Integrative modeling of compositional and conformationally heterogeneous protein assemblies.
To fully map the structure-function relationships of protein assemblies it is essential to capture their compositional and conformational heterogeneities. To this end, we are currently developing a flexible and general scheme, implemented in the Integrative Modeling Platform (IMP), to represent, score, sample, and analyze models of multiple states and complexes. Particularly, we are developing methods based on solution or in vivo data capable of modeling the underlying structural diversity instead of modeling ensemble averages. The ability to perform structural studies using solution or in vivo data offers several advantages, including determining the structures of difficult-to-isolate protein assemblies in their native environments and describing their full range of structural dynamics. Our approach aims to increase the accuracy, precision, and completeness of the model and to provide an estimate of its uncertainty.

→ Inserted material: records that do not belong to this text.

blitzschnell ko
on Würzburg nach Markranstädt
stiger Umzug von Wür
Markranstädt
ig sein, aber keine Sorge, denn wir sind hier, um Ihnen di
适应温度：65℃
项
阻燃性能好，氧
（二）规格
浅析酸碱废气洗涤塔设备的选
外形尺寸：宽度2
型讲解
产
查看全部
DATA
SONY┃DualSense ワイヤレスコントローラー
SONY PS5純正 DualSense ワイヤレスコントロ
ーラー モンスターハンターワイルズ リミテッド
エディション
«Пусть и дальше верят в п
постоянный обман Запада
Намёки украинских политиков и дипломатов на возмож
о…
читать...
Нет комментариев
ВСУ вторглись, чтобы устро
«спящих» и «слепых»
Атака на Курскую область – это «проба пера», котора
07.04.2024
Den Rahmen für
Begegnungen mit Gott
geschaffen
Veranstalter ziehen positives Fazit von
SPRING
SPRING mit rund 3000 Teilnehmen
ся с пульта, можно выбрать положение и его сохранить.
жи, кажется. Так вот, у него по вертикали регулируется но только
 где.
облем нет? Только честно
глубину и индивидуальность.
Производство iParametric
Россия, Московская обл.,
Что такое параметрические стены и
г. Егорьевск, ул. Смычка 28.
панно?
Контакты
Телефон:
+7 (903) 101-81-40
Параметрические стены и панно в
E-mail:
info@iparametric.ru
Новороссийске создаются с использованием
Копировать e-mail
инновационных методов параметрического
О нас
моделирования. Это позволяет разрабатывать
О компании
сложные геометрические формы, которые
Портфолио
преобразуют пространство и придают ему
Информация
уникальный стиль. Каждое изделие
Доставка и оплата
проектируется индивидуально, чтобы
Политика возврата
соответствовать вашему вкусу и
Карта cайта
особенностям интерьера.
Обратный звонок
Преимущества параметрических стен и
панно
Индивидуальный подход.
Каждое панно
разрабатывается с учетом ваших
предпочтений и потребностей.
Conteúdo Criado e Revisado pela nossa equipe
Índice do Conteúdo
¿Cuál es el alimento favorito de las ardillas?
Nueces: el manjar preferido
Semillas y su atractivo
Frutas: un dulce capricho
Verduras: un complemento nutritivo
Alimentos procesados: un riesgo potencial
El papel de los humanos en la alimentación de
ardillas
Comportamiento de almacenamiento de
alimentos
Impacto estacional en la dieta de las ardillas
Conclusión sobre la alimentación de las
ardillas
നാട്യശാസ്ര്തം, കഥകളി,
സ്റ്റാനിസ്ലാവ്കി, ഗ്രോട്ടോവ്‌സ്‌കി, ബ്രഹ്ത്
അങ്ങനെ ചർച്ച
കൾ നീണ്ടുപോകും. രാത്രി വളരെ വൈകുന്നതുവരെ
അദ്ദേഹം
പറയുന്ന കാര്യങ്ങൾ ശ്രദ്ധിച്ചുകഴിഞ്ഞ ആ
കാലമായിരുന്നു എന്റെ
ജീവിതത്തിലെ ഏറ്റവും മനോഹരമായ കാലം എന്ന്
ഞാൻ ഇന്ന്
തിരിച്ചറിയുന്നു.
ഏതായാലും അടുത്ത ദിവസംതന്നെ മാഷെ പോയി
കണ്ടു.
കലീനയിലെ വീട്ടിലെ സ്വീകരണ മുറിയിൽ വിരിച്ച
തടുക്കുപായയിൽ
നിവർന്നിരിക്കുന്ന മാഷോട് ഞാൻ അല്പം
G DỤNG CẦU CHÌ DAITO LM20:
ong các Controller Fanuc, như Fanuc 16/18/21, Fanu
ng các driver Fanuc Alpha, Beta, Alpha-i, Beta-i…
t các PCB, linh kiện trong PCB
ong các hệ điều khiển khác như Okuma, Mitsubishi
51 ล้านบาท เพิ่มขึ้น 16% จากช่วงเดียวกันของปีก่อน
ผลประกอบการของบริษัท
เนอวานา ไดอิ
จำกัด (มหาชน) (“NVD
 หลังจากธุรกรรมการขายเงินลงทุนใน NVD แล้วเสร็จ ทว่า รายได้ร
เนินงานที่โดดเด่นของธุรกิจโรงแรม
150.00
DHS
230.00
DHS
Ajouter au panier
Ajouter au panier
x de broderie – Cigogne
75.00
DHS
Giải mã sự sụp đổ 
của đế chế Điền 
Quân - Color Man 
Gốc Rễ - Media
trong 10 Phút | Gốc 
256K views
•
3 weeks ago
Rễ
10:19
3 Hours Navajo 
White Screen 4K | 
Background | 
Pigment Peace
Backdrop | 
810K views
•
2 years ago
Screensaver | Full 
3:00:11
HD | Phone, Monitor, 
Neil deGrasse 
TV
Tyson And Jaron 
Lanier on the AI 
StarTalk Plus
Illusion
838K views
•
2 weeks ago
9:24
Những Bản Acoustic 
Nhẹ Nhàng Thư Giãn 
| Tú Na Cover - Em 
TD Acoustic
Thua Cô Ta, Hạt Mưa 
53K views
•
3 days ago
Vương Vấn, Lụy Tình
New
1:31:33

Using genetic data to model protein structures.
Our research has demonstrated that one can harness genome-scale genetic mapping to enable the modeling of the structures of individual proteins or protein complexes. We have shown that genetic interactions measured using point-mutant epistatic miniarray profile (pE-MAP) or chemical genetics miniarray profiles (CG-MAP) approaches can be used to determine the structure of protein assemblies. Modeling of protein complexes based on genetic interaction data proved accurate, precise, and generalizable, suggesting that the approach can effectively obtain structural information from sparse genetic interaction datasets. However, disentangling direct and indirect relationships between residue positions and using these relationships to infer the roles of conformational heterogeneity and allostery remains challenging. We are currently developing methods to model heterogeneous and/or transient molecular assemblies based on genetic interaction data.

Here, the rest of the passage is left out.